Diketahui bahwa hari ini Kabupaten Purwakarta peringati hari jadi ke 52 tahun dan Kota Purwakarta memperingati HUT ke 189 yang diperingati setiap tanggal 20 Juli.
Para wakil rakyat di Purwakarta tersebut tampak enjoy dam tidak menjaga jarak satu sama lainnya saat berswafoto usai sidang paripurna. Pantauan di lokasi, tampak tenda di depan gedung DPRD terpasang untuk tamu undangan dengan disediakan layar monitor untuk melihat jalannya sidang.
Pelaksanaan sidang paripurna HUT Purwakarta tahun ini memang berbeda dari tahun-tahun sebelumnya, lantaran adanya pandemi covid19 yang sampai saat ini belum juga berakhir sehingga rangkaian kegiatan dilaksanakan secara sederhana.
Ratusan orang tamu yang hadir diundang untuk datang ke sidang paripurna ini. Namun, berdasarkan pantauan dalam pelaksanaan sidang paripurna ini diduga mengabaikan protokol kesehatan Covid-19.
Tak hanya itu, usai pelaksanaan sidang, seluruh anggota DPRD dan juga Forkopimda tak berjaga jarak saat sesi foto bersama dengan tak memakai masker.
Bukan hanya itu, dilokasi juga tidak ada tanda pembatas antar tamu undangan ataupun wakil rakyat yang hadir. Sehingga jelas sekali mereka abai terhadap protokol kesehatan, yang berpontensi menjadi klaster baru pandemik covid19.
Juru bicara gugus tugas Covid-19 Purwakarta, Deni Darmawan mengaku pihaknya telah menyediakan dua tim untuk mengecek suhu tubuh undangan yang hadir dalam paripurna ini dan siaga sejak mulai hingga selesai. Deni mengklaim pelaksanaan paripurna tak abai pada protokol kesehatan.

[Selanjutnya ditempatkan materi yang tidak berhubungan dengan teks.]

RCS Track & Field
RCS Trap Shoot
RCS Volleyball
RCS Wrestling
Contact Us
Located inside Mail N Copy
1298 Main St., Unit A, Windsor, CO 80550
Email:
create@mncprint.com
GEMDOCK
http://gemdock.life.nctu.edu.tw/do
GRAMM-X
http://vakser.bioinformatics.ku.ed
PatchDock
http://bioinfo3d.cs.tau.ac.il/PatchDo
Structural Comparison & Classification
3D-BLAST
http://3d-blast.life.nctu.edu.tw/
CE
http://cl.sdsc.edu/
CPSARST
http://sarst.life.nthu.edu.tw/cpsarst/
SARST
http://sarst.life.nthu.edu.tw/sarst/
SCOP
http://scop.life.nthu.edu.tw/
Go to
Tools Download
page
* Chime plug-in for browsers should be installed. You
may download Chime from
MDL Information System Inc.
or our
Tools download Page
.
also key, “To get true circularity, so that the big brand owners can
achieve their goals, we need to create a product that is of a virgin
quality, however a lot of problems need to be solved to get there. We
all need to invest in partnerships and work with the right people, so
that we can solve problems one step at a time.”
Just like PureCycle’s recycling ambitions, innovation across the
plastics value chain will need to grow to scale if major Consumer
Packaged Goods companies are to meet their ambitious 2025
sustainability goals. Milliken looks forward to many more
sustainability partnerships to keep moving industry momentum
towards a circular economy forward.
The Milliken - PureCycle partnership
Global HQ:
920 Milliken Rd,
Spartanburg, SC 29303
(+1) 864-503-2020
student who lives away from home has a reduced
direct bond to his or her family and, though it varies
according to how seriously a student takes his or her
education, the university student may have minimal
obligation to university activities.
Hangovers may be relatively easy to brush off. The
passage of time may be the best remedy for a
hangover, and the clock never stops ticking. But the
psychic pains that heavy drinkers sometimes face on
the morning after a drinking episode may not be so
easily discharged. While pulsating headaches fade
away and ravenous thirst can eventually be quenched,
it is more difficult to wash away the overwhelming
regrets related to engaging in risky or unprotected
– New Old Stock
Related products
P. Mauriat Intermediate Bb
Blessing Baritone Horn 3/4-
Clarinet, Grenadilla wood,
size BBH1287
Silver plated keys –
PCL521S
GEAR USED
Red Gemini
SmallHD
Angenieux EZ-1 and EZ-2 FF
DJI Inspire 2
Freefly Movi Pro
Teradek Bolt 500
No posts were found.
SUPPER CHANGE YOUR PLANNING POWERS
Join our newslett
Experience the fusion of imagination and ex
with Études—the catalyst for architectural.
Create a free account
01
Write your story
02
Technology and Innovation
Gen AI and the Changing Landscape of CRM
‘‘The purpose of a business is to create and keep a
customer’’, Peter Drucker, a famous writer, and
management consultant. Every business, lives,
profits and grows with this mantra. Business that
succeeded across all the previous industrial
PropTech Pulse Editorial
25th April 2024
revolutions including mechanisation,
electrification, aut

“Abai sih tidak, sebenarnya mereka semua membawa masker. Tapi, mungkin hanya saat sesi foto melepas masker,” katanya Deni kepada wartawan.

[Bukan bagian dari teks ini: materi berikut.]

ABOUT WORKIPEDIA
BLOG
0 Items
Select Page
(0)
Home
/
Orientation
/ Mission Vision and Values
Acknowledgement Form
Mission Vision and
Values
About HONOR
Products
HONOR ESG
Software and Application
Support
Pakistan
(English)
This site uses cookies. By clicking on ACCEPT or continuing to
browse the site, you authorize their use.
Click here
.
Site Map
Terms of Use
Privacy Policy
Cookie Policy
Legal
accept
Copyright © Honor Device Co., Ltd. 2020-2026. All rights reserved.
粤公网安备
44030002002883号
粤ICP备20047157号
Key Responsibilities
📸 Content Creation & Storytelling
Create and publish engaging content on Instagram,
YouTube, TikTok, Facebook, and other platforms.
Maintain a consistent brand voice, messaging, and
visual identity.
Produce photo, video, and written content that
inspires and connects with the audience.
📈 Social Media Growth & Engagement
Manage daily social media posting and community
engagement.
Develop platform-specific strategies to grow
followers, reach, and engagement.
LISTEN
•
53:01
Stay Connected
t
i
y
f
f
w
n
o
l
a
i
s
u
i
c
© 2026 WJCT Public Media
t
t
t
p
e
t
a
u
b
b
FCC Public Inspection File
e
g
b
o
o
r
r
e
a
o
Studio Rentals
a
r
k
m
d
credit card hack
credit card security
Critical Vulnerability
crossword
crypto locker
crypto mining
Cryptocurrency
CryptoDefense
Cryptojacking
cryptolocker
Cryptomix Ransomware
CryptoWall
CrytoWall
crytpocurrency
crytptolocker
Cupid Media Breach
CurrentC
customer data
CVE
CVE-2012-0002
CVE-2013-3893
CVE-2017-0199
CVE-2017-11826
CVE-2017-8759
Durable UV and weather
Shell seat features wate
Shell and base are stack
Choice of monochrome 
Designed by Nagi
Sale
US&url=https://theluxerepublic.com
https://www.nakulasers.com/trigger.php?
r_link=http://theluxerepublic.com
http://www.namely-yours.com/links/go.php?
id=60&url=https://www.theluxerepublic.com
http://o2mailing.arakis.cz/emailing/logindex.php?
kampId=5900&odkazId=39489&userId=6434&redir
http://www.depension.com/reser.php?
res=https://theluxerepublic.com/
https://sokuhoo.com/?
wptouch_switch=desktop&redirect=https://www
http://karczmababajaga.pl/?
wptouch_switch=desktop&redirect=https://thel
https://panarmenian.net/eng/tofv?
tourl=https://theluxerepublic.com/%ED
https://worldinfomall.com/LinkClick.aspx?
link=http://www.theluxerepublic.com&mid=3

Ketika disinggung terkait sesi foto yang tampak tak berjaga jarak, Deni tak memberikan tanggapannya. “Enggak bisa comment. Mungkin hanya saat sesi foto saja (melanggar),” tambah Deni.
Sekretaris DPRD Purwakarta, Suhandi menyebutkan bahwa pelaksanaan sidang paripurna HUT Purwakarta ini menyerap anggaran Rp 50 juta untuk tenda, kesenian, dan dekorasi.

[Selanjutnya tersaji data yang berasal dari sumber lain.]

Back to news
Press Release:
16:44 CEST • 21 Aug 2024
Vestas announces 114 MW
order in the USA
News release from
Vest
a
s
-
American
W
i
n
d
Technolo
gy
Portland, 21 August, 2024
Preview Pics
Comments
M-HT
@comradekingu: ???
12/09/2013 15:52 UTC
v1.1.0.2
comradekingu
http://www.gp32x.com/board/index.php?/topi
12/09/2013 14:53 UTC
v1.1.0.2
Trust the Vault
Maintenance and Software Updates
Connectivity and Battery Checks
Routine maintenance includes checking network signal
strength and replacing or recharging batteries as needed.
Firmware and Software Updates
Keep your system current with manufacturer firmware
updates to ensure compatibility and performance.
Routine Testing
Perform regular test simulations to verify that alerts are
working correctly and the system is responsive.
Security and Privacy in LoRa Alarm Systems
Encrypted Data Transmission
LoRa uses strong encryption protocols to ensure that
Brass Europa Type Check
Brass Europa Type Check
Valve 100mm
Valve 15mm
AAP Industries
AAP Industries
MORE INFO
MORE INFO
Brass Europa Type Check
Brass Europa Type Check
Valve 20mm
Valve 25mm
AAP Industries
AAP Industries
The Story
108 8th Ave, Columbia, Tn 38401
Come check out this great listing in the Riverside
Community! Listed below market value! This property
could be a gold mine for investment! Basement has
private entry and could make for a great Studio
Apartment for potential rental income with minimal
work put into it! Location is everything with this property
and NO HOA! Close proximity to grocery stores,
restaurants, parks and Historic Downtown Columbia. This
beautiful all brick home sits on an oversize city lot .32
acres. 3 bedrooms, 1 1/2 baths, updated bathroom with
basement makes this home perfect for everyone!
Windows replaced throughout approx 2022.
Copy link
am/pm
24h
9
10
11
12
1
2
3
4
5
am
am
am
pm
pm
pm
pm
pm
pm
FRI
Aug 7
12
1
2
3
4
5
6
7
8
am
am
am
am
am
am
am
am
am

“Setahun kami dapat anggaran untuk sidang baik biasa atau istimewa (PAW, pelantikan hari jadi, dan pidato kenegaraan) sebesar Rp 300 juta, dengan ada paripurna rutin sebulan dua kali. Tapi, paripurna hari jadi ini yang terbesar Rp 50 juta,” kata Suhandi di Gedung DPRD Purwakarta, kepada wartawan. (Adw/pojokjabar)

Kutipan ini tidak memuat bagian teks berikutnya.